--- Exercise directions ---
Output exactly, and only, the lines below from the one with "力、交战权、战争权作出" down to the one with "NOW Foods, Sports, жидкий". Include both end lines and no pictures.

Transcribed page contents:
◆ ◆ ◆ ◆
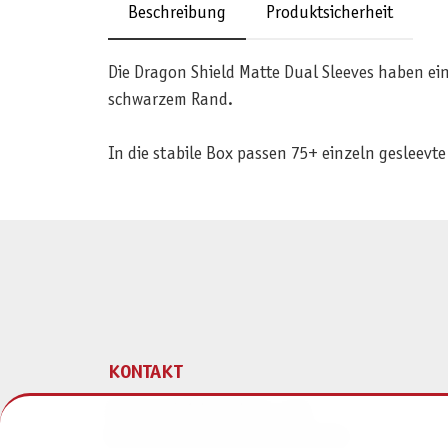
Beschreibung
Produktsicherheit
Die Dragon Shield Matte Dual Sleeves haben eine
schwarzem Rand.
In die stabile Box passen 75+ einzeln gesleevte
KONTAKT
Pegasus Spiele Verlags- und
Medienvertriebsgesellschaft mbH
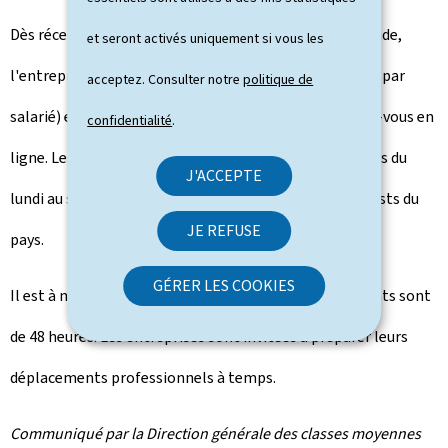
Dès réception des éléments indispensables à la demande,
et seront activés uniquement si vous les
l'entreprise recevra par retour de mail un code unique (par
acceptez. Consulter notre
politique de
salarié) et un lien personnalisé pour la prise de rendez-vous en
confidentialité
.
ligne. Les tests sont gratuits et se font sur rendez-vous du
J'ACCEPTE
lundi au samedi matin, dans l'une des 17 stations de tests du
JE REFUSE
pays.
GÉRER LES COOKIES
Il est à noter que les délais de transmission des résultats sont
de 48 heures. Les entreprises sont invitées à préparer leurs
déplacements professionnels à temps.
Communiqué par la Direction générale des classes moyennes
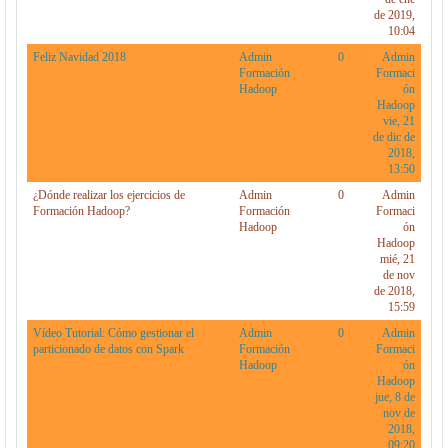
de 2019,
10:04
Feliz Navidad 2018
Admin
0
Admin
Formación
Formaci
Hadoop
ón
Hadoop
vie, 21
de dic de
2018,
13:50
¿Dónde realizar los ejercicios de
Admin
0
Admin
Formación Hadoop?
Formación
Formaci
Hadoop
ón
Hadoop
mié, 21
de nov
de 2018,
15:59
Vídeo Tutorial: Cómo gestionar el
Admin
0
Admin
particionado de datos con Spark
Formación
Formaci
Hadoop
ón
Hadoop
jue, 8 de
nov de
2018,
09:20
◆ ◆ ◆ ◆
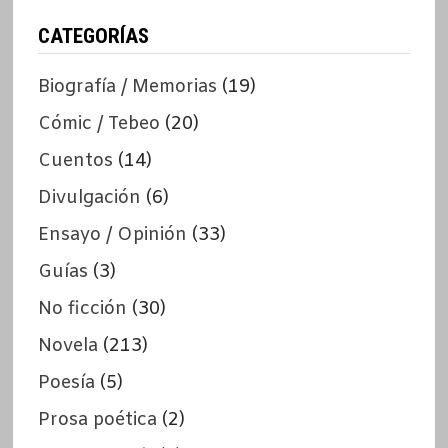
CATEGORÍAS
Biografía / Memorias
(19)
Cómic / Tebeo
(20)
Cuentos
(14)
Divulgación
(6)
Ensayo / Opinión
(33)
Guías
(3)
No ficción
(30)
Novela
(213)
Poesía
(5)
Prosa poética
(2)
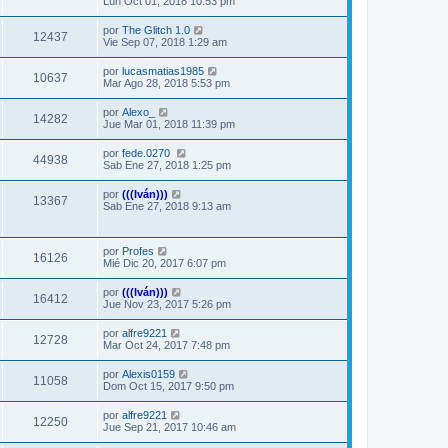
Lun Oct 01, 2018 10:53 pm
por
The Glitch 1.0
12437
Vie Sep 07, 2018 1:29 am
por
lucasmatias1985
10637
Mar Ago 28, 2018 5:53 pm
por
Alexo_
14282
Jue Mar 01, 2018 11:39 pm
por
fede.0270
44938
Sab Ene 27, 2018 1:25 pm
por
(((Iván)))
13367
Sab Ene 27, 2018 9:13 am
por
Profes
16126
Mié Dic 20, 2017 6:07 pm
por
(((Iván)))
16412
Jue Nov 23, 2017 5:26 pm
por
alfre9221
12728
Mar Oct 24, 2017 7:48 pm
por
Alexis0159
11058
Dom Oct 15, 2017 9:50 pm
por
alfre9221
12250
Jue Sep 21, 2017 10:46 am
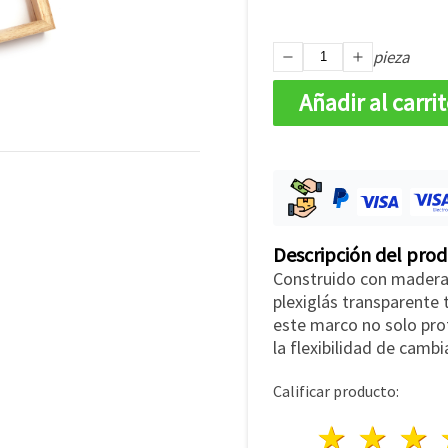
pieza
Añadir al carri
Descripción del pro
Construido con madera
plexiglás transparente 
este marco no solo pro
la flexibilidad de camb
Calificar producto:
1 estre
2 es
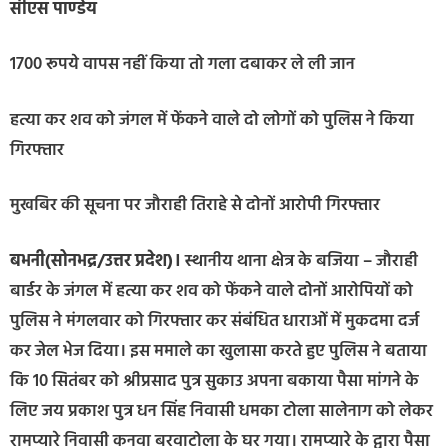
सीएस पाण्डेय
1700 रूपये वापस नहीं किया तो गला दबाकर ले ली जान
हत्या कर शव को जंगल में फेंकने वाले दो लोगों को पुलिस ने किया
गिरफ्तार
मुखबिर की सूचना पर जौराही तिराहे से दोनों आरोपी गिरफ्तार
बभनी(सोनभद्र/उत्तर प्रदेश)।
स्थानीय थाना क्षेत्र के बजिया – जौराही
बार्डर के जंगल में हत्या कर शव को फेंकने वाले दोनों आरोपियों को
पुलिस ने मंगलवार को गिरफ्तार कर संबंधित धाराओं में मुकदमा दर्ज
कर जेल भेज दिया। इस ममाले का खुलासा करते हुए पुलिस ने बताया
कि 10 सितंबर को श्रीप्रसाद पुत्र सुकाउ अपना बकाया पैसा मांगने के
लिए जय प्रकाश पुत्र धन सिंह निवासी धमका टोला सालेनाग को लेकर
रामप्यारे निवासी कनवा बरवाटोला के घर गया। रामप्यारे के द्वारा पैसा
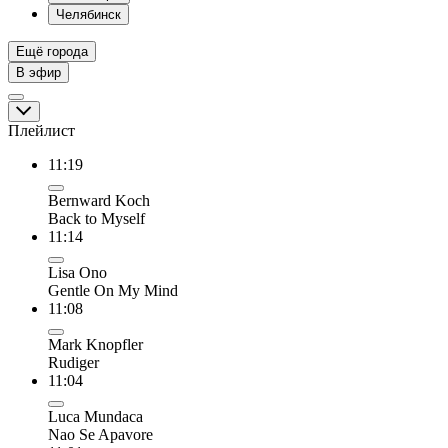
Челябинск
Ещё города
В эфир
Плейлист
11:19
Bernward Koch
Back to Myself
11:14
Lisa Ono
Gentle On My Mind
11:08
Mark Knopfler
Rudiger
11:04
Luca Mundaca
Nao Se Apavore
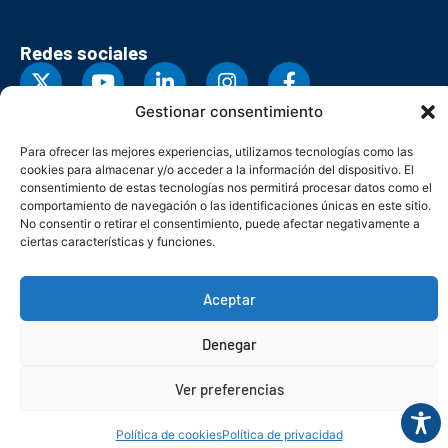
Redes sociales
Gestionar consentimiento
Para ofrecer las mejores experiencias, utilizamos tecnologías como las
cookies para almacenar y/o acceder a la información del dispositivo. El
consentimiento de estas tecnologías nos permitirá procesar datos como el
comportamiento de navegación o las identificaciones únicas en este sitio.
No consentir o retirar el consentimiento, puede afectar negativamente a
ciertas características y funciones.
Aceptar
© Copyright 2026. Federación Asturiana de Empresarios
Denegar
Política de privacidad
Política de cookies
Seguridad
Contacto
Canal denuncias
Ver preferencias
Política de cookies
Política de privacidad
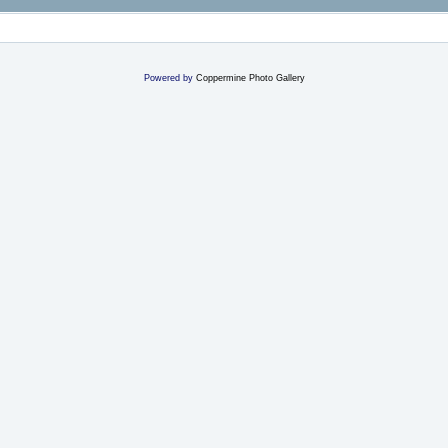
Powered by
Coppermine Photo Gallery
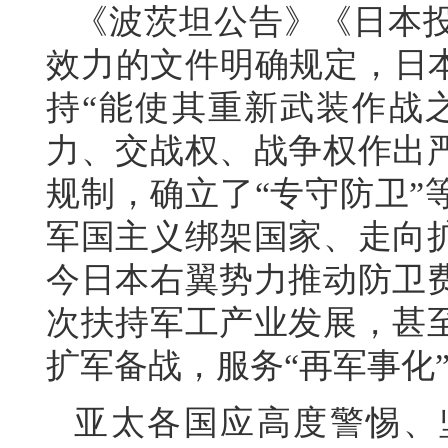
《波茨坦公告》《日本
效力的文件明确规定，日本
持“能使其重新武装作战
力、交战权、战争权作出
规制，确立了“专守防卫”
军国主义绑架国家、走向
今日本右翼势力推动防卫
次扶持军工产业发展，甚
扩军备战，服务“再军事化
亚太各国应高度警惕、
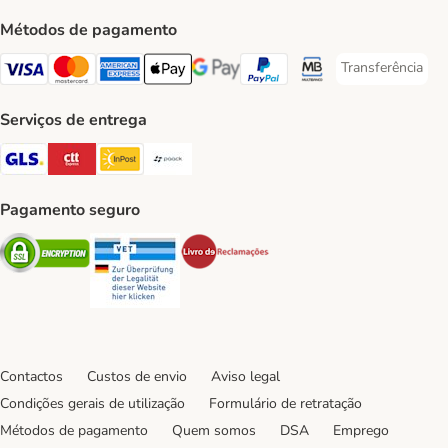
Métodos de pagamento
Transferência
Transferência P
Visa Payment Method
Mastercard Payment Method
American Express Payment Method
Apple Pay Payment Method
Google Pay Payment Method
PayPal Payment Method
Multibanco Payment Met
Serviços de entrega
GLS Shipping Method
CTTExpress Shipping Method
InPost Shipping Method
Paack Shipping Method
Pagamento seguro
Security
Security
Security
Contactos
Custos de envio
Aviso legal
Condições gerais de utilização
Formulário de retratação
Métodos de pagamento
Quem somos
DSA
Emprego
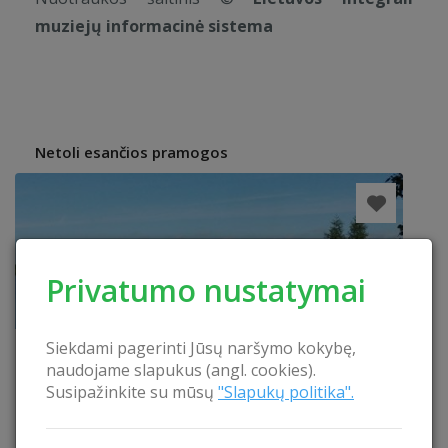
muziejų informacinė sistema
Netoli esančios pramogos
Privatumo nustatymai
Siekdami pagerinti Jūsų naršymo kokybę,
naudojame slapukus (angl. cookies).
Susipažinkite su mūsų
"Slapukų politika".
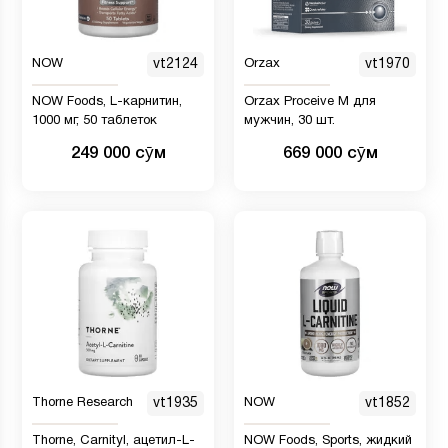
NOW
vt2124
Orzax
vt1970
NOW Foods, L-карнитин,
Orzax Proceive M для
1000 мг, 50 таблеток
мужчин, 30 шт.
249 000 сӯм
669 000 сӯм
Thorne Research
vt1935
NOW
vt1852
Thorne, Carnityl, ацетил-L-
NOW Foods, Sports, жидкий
◆ ◆ ◆ ◆
--- Written answer ---
力、交战权、战争权作出
规制，确立了“专守防卫”
军国主义绑架国家、走向
今日本右翼势力推动防卫
次扶持军工产业发展，甚
扩军备战，服务“再军事化
亚太各国应高度警惕、
Métodos de pagamento
Transferência
Transferência P
Visa Payment Method
Mastercard Payment Method
American Express Payment Method
Apple Pay Payment Method
Google Pay Payment Method
PayPal Payment Method
Multibanco Payment Met
Serviços de entrega
GLS Shipping Method
CTTExpress Shipping Method
InPost Shipping Method
Paack Shipping Method
Pagamento seguro
Security
Security
Security
Contactos
Custos de envio
Aviso legal
Condições gerais de utilização
Formulário de retratação
Métodos de pagamento
Quem somos
DSA
Emprego
muziejų informacinė sistema
Netoli esančios pramogos
Privatumo nustatymai
Siekdami pagerinti Jūsų naršymo kokybę,
naudojame slapukus (angl. cookies).
Susipažinkite su mūsų
"Slapukų politika".
NOW
vt2124
Orzax
vt1970
NOW Foods, L-карнитин,
Orzax Proceive M для
1000 мг, 50 таблеток
мужчин, 30 шт.
249 000 сӯм
669 000 сӯм
Thorne Research
vt1935
NOW
vt1852
Thorne, Carnityl, ацетил-L-
NOW Foods, Sports, жидкий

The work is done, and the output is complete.